■ ACTION ITEM ■
Repeat the full listing below verbatim and keep the images out.

■ INPUT DATA ■
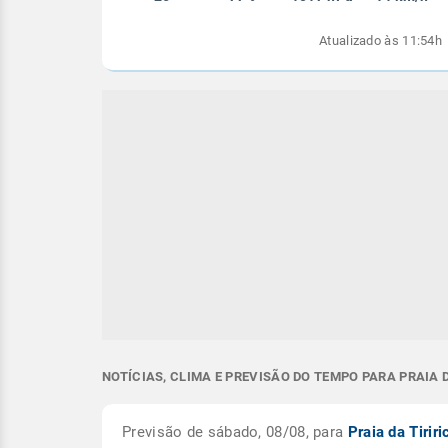
Atualizado às 11:54h
NOTÍCIAS, CLIMA E PREVISÃO DO TEMPO PARA PRAIA D
Previsão de sábado, 08/08, para
Praia da Tirir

■ RESULT ■
Atualizado às 11:54h
NOTÍCIAS, CLIMA E PREVISÃO DO TEMPO PARA PRAIA D
Previsão de sábado, 08/08, para
Praia da Tirir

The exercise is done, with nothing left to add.